Attempts will be made to declare PHCAs' activities illegal, and to block PHCAs from having access to their client's medical records and from maintaining a bedside presence. PHCAs will be threatened with liability suits. Attempts will be made to assert that PHCAs are actually practicing medicine after all, and therefore their activities must fall under the same constraints as "real doctors." If any of these attempts take root, the PHCA movement will likely die on the vine.

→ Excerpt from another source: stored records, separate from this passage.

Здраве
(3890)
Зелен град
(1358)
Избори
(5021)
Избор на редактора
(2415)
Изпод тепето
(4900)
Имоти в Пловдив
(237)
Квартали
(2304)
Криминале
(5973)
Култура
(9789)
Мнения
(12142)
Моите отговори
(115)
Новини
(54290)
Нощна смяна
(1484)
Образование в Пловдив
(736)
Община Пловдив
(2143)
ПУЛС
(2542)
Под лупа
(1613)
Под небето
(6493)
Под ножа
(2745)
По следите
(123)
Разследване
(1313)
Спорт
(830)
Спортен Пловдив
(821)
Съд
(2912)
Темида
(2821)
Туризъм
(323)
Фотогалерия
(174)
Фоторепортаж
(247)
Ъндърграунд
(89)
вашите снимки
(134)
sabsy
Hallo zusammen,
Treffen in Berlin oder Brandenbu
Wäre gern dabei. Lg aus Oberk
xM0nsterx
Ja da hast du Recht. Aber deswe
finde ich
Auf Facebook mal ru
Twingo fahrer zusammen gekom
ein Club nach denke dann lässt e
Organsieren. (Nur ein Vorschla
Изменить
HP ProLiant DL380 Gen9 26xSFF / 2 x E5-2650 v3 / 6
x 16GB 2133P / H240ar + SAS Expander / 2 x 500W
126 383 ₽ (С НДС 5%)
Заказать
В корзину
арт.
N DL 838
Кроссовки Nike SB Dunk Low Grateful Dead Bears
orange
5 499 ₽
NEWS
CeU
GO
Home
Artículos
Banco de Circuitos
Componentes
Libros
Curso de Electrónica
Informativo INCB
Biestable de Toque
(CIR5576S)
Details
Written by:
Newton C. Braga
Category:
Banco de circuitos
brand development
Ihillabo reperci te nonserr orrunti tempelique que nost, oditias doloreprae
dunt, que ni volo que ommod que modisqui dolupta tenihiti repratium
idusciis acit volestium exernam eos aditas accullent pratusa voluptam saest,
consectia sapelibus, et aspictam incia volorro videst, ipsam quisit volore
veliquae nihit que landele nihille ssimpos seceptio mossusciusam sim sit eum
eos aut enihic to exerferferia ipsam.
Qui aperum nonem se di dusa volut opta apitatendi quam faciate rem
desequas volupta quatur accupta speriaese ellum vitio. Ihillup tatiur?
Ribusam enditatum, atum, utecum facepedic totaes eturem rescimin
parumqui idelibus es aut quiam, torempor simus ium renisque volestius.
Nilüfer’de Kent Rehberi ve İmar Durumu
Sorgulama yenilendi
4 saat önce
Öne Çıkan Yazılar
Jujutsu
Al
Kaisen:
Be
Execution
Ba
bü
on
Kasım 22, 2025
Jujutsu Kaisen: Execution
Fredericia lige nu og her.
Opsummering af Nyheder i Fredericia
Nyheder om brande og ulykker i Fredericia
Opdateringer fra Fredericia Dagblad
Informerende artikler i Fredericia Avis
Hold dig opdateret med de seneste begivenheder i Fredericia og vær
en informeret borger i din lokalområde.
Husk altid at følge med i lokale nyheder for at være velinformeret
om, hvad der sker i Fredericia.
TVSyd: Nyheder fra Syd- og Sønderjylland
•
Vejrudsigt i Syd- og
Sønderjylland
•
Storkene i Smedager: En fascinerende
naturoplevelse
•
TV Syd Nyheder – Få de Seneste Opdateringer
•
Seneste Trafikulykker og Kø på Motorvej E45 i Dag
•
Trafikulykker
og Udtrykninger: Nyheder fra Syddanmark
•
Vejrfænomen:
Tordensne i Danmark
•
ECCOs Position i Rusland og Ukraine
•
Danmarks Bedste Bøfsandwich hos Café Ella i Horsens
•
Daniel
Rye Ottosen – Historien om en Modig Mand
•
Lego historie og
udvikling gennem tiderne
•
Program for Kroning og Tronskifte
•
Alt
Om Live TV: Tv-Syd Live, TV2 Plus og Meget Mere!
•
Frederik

The ultimate outcome will depend on one thing. It will depend on whether patients finally understand what is going on. It will be much more difficult to publicly attack PHCAs than it is to attack retainer practices. It will be, much more blatantly, a naked assault on a patient's right to hire a private, personal consultant on healthcare matters. The whole point of creating this new profession, of course, is to move the doctor-patient relationship - rather, the PHCA-client relationship - to a new realm, outside of the current stifling system, there to allow that relationship to flourish again, unencumbered by all the things designed to encumber it where it resides today. When all the great powers argue that such a thing is bad, at the very least they will be finally tipping their hand, and revealing who they really are.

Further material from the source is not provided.